See: Replica sets distributed across two or more data centres.

If you allow continued writes to Site 1 and Site 2, you will have a fundamental challenge on how to reconcile writes when both sites are available (with options as described earlier in this thread).

Regards,
Stennie

2 Likes

Even if you manage to force reconfigure your B site is it worth the mess you then have to sort out when site A comes back?

I would write this up as a TL;DR to the powers that be.

We shouldn’t do this, it is a really bad idea. We should build this properly and add a third site for automatic HA/Recovery.

If we are forced to do this there is a high probability of prolonged downtime and/or data loss.

There is enough documentation and white papers to back this up.

I have just ran a test in my google cloud environment.

4 VMs, running one mongodb instances each. I have a replica set of thes 4 mongodb instances. VM1 is currently PRIMARY node. and VM2, 3 and 4 are SECONDARY. The replica set REPSET01 has one collection called RepCollection which I wrote test documents to it. the documents are replicated across all nodes.

I isolated VM3 by adding some iptables rules on it’s own iptables to drop all traffic from VM1,2 and 4. Then I wrote data to the RepCollection via VM1 PRIMARY> node. I checked the RepCollection on VM2 and VM4, the data is instantly replicated.

Then on VM3 I restarted mongod without -replSet option. I connected to itself and selected the RepCollection (I believe it became standalone as the cursor became > instead of SECONDARY>). I queried the contents db.RepCollection.find().pretty() and I saw all the documents replicated before it lost comms to the replica set exist, but not the data written to the RepCollection after I isolated it which makes sense.

I inserted a document to the RepCollection of isolated VM3, checked it and it is there. Then I stopped mongod service. Then I stopped the iptables service wiping the temporary rules so VM3 has regained comms with the other VMs and thus the replica set. I started mongo with mongod --replSet “REPSET01” -f /etc/mongod.conf

I connected to it and saw it became SECONDARY> again. Then I selected the RepCollection and queried the contents. As I expected I saw the data written to the RepCollection via VM1 after VM3 was isolated, is now replicated across VM3 node BUT to my surprise, VM3’s RepCollection ALSO retained the document written to it while in isolation state. So as far as I can understand, doing this test definitely creates dependencies. Is there a way to manually force replicate VM3 node to be the same as every other node in the Replica Set?

@Stennie

To elaborate, I have site 1 and site 2. Site 1 has 2 VMs running one mongodb instance each. Site 2 has 2 VMs running one mongodb instance each. VM1, VM2 (Site1) and VM3, VM4 (Site 2) make up the Replica Set. Site 1 is running an application suite, lets call it QueryApp1. QueryApp1 is live and it is reading and writing data to the PRIMARY node of the Replica Set which is on VM1. Site 2 also has identical application suite, lets call it QueryApp2 which is NOT live at the moment. Site 2’s QueryApp2 has not undergone a complete test and I need to do it now.

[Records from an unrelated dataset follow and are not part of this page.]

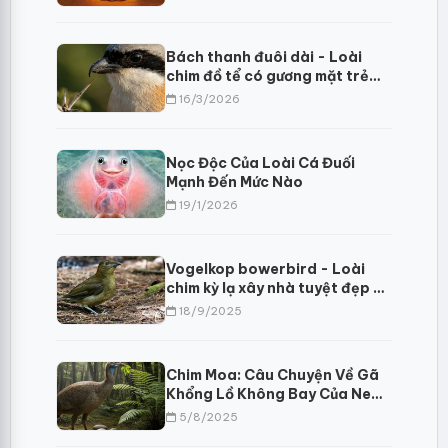
Cập
Bách thanh đuôi dài - Loài
chim đồ tể có gương mặt trẻ
thơ
16/3/2026
Nọc Độc Của Loài Cá Đuối
Mạnh Đến Mức Nào
19/1/2026
Vogelkop bowerbird - Loài
chim kỳ lạ xây nhà tuyệt đẹp để
tán tỉnh
18/9/2025
Chim Moa: Câu Chuyện Về Gã
Khổng Lồ Không Bay Của New
Zealand
5/8/2025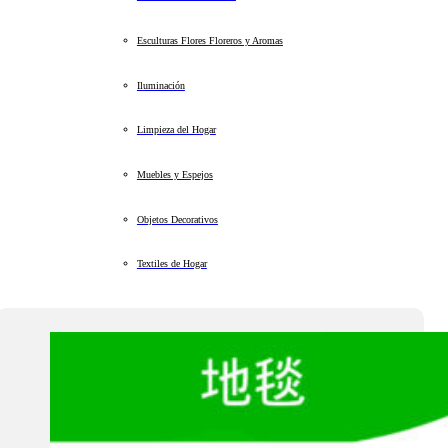
Esculturas Flores Floreros y Aromas
Iluminación
Limpieza del Hogar
Muebles y Espejos
Objetos Decorativos
Textiles de Hogar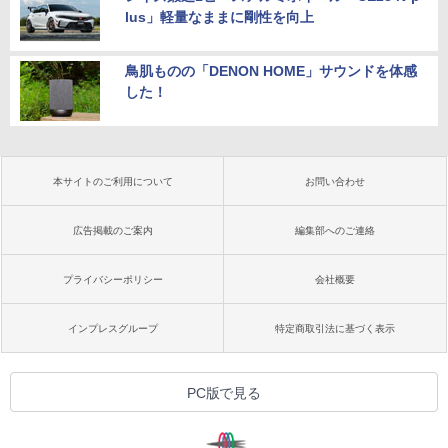
lus」軽量なままに剛性を向上
鳥肌ものの「DENON HOME」サウンドを体感
した！
本サイトのご利用について
お問い合わせ
広告掲載のご案内
編集部へのご連絡
プライバシーポリシー
会社概要
インプレスグループ
特定商取引法に基づく表示
PC版で見る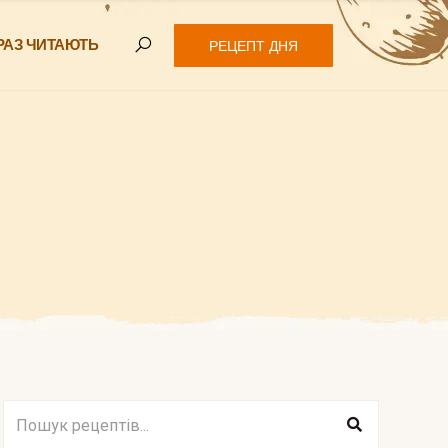
РАЗ ЧИТАЮТЬ
РЕЦЕПТ ДНЯ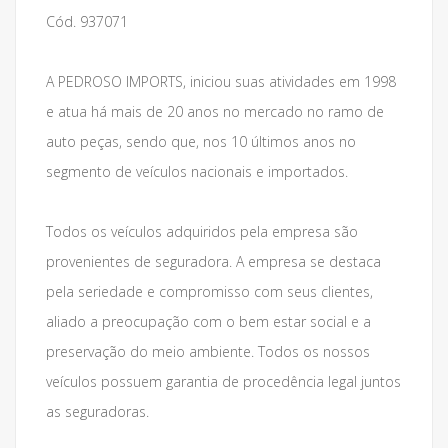
Cód. 937071
A PEDROSO IMPORTS, iniciou suas atividades em 1998
e atua há mais de 20 anos no mercado no ramo de
auto peças, sendo que, nos 10 últimos anos no
segmento de veículos nacionais e importados.
Todos os veículos adquiridos pela empresa são
provenientes de seguradora. A empresa se destaca
pela seriedade e compromisso com seus clientes,
aliado a preocupação com o bem estar social e a
preservação do meio ambiente. Todos os nossos
veículos possuem garantia de procedência legal juntos
as seguradoras.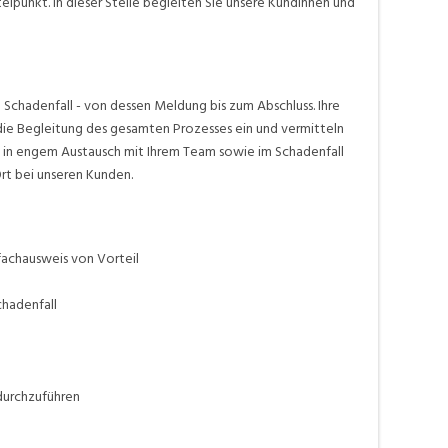
lpunkt. In dieser Stelle begleiten Sie unsere Kundinnen und
 Schadenfall - von dessen Meldung bis zum Abschluss. Ihre
die Begleitung des gesamten Prozesses ein und vermitteln
en in engem Austausch mit Ihrem Team sowie im Schadenfall
Ort bei unseren Kunden.
achausweis von Vorteil
hadenfall
durchzuführen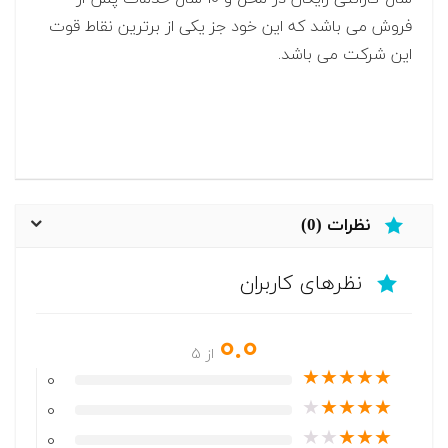
فروش می باشد که این خود جز یکی از برترین نقاط قوت
این شرکت می باشد.
نظرات (0)
نظرهای کاربران
0.0
از 5
★
★
★
★
★
0
★
★
★
★
★
0
★
★
★
★
★
0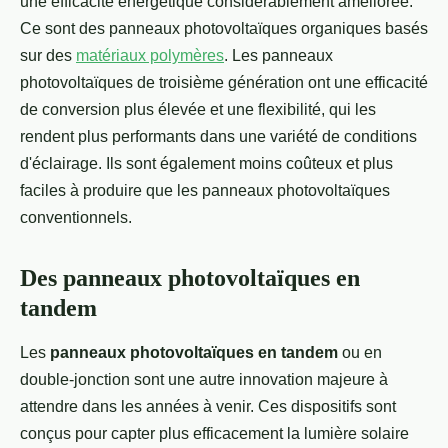
une efficacité énergétique considérablement améliorée.
Ce sont des panneaux photovoltaïques organiques basés
sur des
matériaux polymères
. Les panneaux
photovoltaïques de troisième génération ont une efficacité
de conversion plus élevée et une flexibilité, qui les
rendent plus performants dans une variété de conditions
d'éclairage. Ils sont également moins coûteux et plus
faciles à produire que les panneaux photovoltaïques
conventionnels.
Des panneaux photovoltaïques en
tandem
Les
panneaux photovoltaïques en tandem
ou en
double-jonction sont une autre innovation majeure à
attendre dans les années à venir. Ces dispositifs sont
conçus pour capter plus efficacement la lumière solaire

For reasons beyond my own imagination, someone has decided to go live with QueryApp1, using the replica set. Now I have to test the QueryApp2 and I cannot write anything to the PRIMARY but QueryApp2 still need a PRIMARY to read and write data to it as part of the testing. What I am trying to do is do a full functionality test on QueryApp2 without touching the actual PRIMARY.

So because the read/write activity on QueryApp2 is only for testing, the written data can be discarded when testing is completed which is why I mentioned it does not need to be kept.

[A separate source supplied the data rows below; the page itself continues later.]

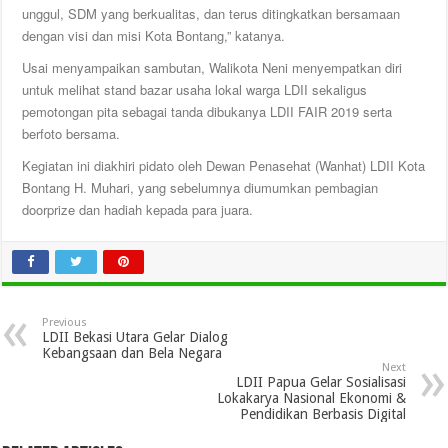
unggul, SDM yang berkualitas, dan terus ditingkatkan bersamaan
dengan visi dan misi Kota Bontang,” katanya.
Usai menyampaikan sambutan, Walikota Neni menyempatkan diri
untuk melihat stand bazar usaha lokal warga LDII sekaligus
pemotongan pita sebagai tanda dibukanya LDII FAIR 2019 serta
berfoto bersama.
Kegiatan ini diakhiri pidato oleh Dewan Penasehat (Wanhat) LDII Kota
Bontang H. Muhari, yang sebelumnya diumumkan pembagian
doorprize dan hadiah kepada para juara.
Previous
LDII Bekasi Utara Gelar Dialog
Kebangsaan dan Bela Negara
Next
LDII Papua Gelar Sosialisasi
Lokakarya Nasional Ekonomi &
Pendidikan Berbasis Digital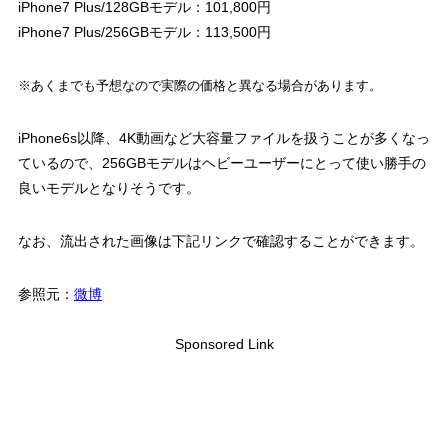
iPhone7 Plus/128GBモデル：101,800円
iPhone7 Plus/256GBモデル：113,500円
※あくまでも予想なので実際の価格と異なる場合があります。
iPhone6s以降、4K動画など大容量ファイルを扱うことが多くなっ
ているので、256GBモデルはヘビーユーザーにとって使い勝手の
良いモデルとなりそうです。
なお、流出された画像は下記リンクで確認することができます。
参照元：
微博
Sponsored Link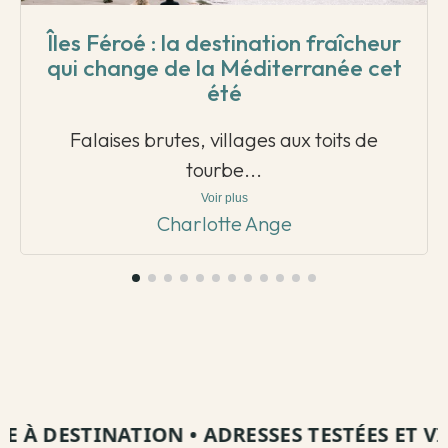
Îles Féroé : la destination fraîcheur
qui change de la Méditerranée cet
été
Falaises brutes, villages aux toits de
tourbe...
Voir plus
Charlotte Ange
À DESTINATION
•
ADRESSES TESTÉES ET VISIT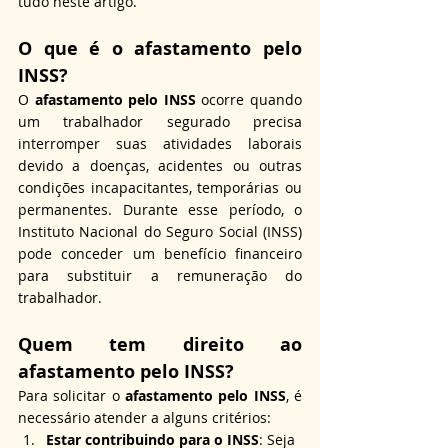
tudo neste artigo.
O que é o afastamento pelo 
INSS?
O 
afastamento pelo INSS
 ocorre quando 
um trabalhador segurado precisa 
interromper suas atividades laborais 
devido a doenças, acidentes ou outras 
condições incapacitantes, temporárias ou 
permanentes. Durante esse período, o 
Instituto Nacional do Seguro Social (INSS) 
pode conceder um benefício financeiro 
para substituir a remuneração do 
trabalhador.
Quem tem direito ao 
afastamento pelo INSS?
Para solicitar o 
afastamento pelo INSS
, é 
necessário atender a alguns critérios:
Estar contribuindo para o INSS
: Seja 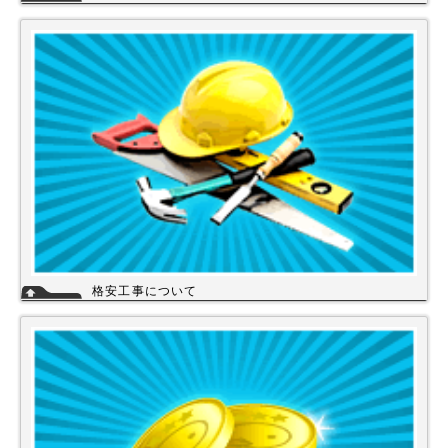
株式会社スイドウセツビコムは、各メーカーに会社名が登録され取り引き
しています。
その為、商品の初期不良や新品メーカー保証が受けられます。
工事を頼まれた場合、工事保証は5年間は無料修理にて対応致します。
格安工事について
当店の工事スタッフは、社員スタッフの他、当店の企業理念に賛同して頂
き厳しい技術や品質基準をクリアされた協力店さんが同一の価格で契約の
もと同一のサービスを提供していますので安心して交換工事もご依頼下さ
い。
詳細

I understand what I have tried to do, with asking all these stupid questions to you guys, is NOT advisable but I still need to find a way to test the QueryApp2. Is there an alternative wary to achieve this?

@Stennie and @Stennie

I manually resynced the VM3 by following the mongodb manual: stop mongodb instance on VM3, delete everything in the dbPath and start mongodb instance with replSet option.

This not only re-added the VM3 as a SECONDARY member into the Replica Set but also synced consistent data across all nodes.

This may or may not work in my environment due to the sizes of the databases - it may take a while. Your thoughts?